After twice failing to agree with the House on a liability standard for dog bites, Maryland’s Senate will consider a so-called compromise, reluctantly supported Thursday night by its Judicial Proceedings Committee.
The bill seeks to overturn a controversial Court of Appeals ruling from 2012, Tracey v. Solesky, that holds landlords strictly liable for injuries and that declared pit bulls inherently dangerous.
While the chambers agree on the need for breed neutrality and a lesser standard for landlords under the law, holding dog owners strictly liable has been a nonstarter in the House, which last year killed the effort to overturn Solesky.
Committee Chair Sen. Brian E. Frosh — who is running for attorney general — introduced a so-called compromise that would overturn Solesky, while also allowing owners of dogs that cause harm to have their cases heard by juries.
Frosh and Del. Luiz R.S. Simmons (D-Montgomery) met during the summer to draft the bill. Simmons was a strong voice in the House against a strict liability standard last year. Strict liability holds someone legally responsible for damages and loss regardless of fault.
“What this bill does is it moves the needle half-way,” Frosh (D-Montgomery) said Thursday night.
“Just because the House of Delegates or a member of it doesn’t like a bill and has exerted his will over the last couple of years, doesn’t mean we shouldn’t do the right thing,” Sen. Robert A. Zirkin said. “I don’t care what Del. Simmons thinks. We’re the Senate.”
In an impassioned speech, Zirkin (D-Baltimore) asked the committee to change Frosh’s bill back to the strict liability standard the Senate has favored in the past, saying that holding owners liable for harm caused by their dog is “the right public policy.”
“I agree, we would be best off under strict liability, it makes the most sense, but we’re not getting it. I’ve been to that train wreck twice. It’s not one delegate,” Frosh said. “There’s nobody who agrees with me or with Bobby who is strong enough, or loud enough, or capable enough to carry the ball and get it over the finish line in the House of Delegates.”
Passing strict liability will get Maryland nowhere, Frosh said. “We’ll be stuck where we are today.”
Reluctantly voting against Zirkin’s amendment, Sen. Christopher B. Shank (R-Washington) said he too saw no discernible path where the committee could pass strict liability and the Senate’s version of the bill would get shut down yet again by the House.
“I don’t think we can go another year without resolving this,” Shank said.
Sen.
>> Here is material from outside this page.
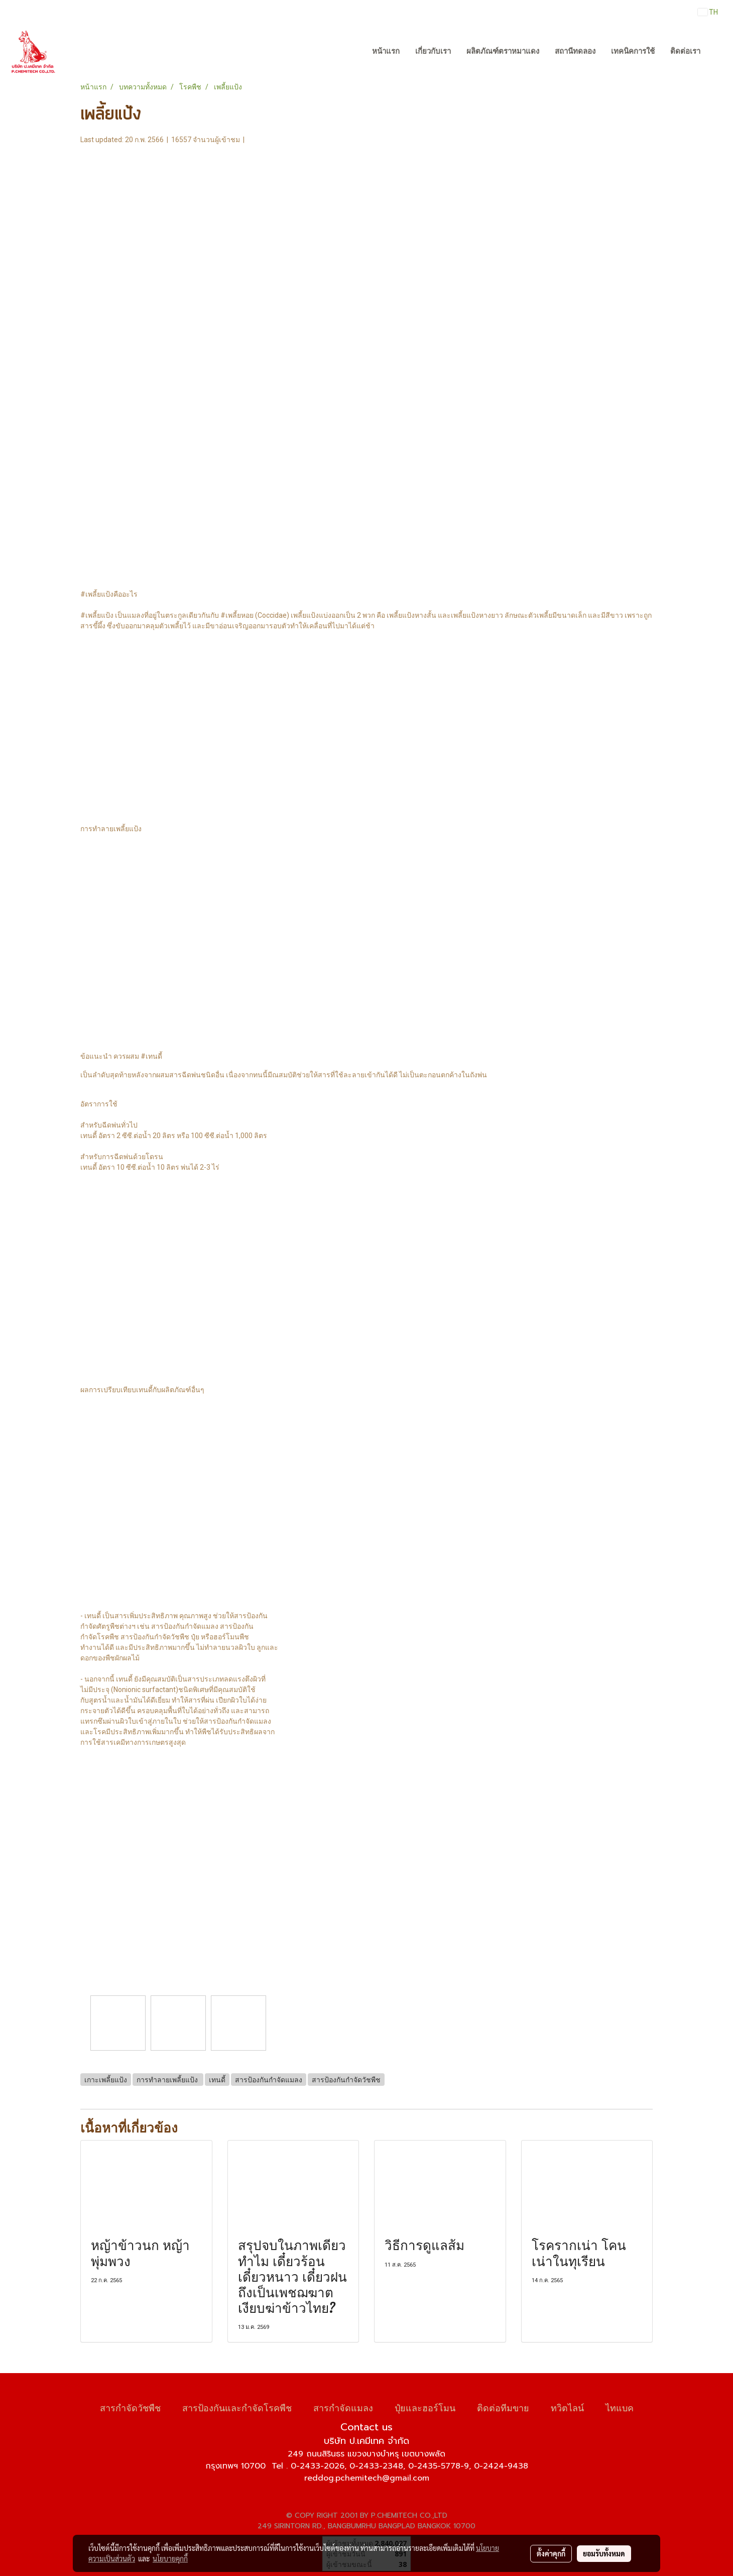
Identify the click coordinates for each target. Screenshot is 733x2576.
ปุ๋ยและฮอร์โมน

Jamie B. Raskin (D-Montgomery) also reluctantly voted to send Frosh’s bill unamended to the Senate floor.
“I agree with every word he [Zirkin] spoke as a matter of principle, but as a matter of strategy at this point, I’m going to vote no,” Raskin said.
Zirkin said the Senate was bowing to the will of the House.
“Never, in the 16 years I’ve been down here, have I seen the Senate bow to the will of the House like this,” Zirkin said.
The bill moves to the Senate for a full vote.